RPGIV @ Work

A unique site for RPG and System i Lovers


Hi, this site will provide all what you need in System i and RPG developments.

My Name is Chamara Withanachchi, System i Expert and RPG Developer. And in the field for last 11 years.

I hope you will find lot of valuable information from this site

rpg.jpg RPG is the mainstay programming language of the IBM System i platform. Originally designed as a query tool, IBM has enhanced the language to become a full-fledged, powerful programming language. An RPG program typically starts off with File Specifications, listing all files being written to, read from or updated, followed by Data Definition Specifications containing program elements such as Data Structures and dimensional arrays, much like a "Working-Storage" section of a COBOL program or var statements in a Pascal program. This is followed by Calculation Specifications, which contain the actual meat of the code. Output Specifications can follow which can be used to determine the layout of other files or reports. Alternatively files, some data structures and reports can be defined externally, mostly eliminating the need to hand code input and output specifications. In the early days of RPG, its major strength was known as the program cycle: every RPG program executes within an implied loop, which can apply the program to every record of a file. At that time each record (individual punch card) would be compared to each line in the program, which would act upon the record, or not, based upon whether that line had an "indicator" turned "on" or "off" — from a set of logical variables numbered 01–99 for user-defined purposes, or other smaller sets based upon record, field, or report processing functions.

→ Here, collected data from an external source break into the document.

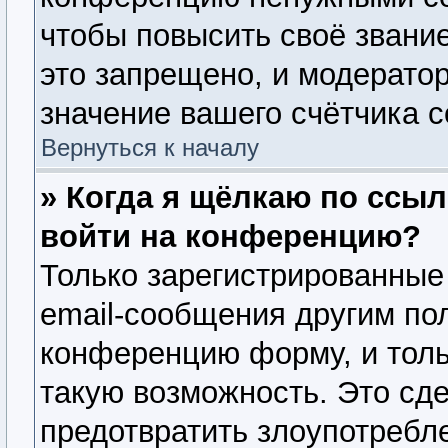
чтобы повысить своё звани
это запрещено, и модерато
значение вашего счётчика 
Вернуться к началу
» Когда я щёлкаю по ссыл
войти на конференцию?
Только зарегистрированные
email-сообщения другим по
конференцию форму, и толь
такую возможность. Это сде
предотвратить злоупотребл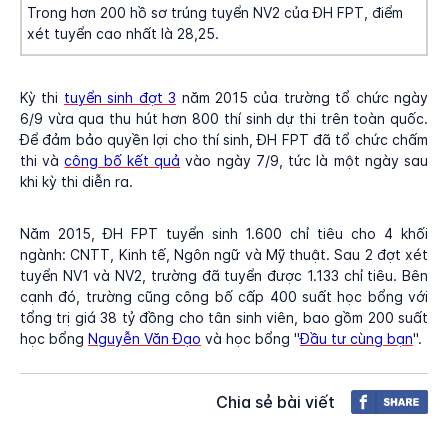
Trong hơn 200 hồ sơ trúng tuyển NV2 của ĐH FPT, điểm
xét tuyển cao nhất là 28,25.
Kỳ thi
tuyển sinh đợt 3
năm 2015 của trường tổ chức ngày
6/9 vừa qua thu hút hơn 800 thí sinh dự thi trên toàn quốc.
Để đảm bảo quyền lợi cho thí sinh, ĐH FPT đã tổ chức chấm
thi và
công bố kết quả
vào ngày 7/9, tức là một ngày sau
khi kỳ thi diễn ra.
Năm 2015, ĐH FPT tuyển sinh 1.600 chỉ tiêu cho 4 khối
ngành: CNTT, Kinh tế, Ngôn ngữ và Mỹ thuật. Sau 2 đợt xét
tuyển NV1 và NV2, trường đã tuyển được 1.133 chỉ tiêu. Bên
cạnh đó, trường cũng công bố cấp 400 suất học bổng với
tổng trị giá 38 tỷ đồng cho tân sinh viên, bao gồm 200 suất
học bổng
Nguyễn Văn Đạo
và học bổng "
Đầu tư cùng bạn
".
Chia sẻ bài viết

Alternatively, the cycle can make an interactive program continue to run until explicitly stopped. Today, most RPG programmers avoid using the cycle in favor of controlling the flow of the program with standard looping constructs. The concept of level breaks and matching records is unique to the RPG II language. It was originally developed with card readers in mind. RPG III adds some interesting constructs, but the original RPG language is difficult to beat assuming the developer embraces all of the available constructs and features.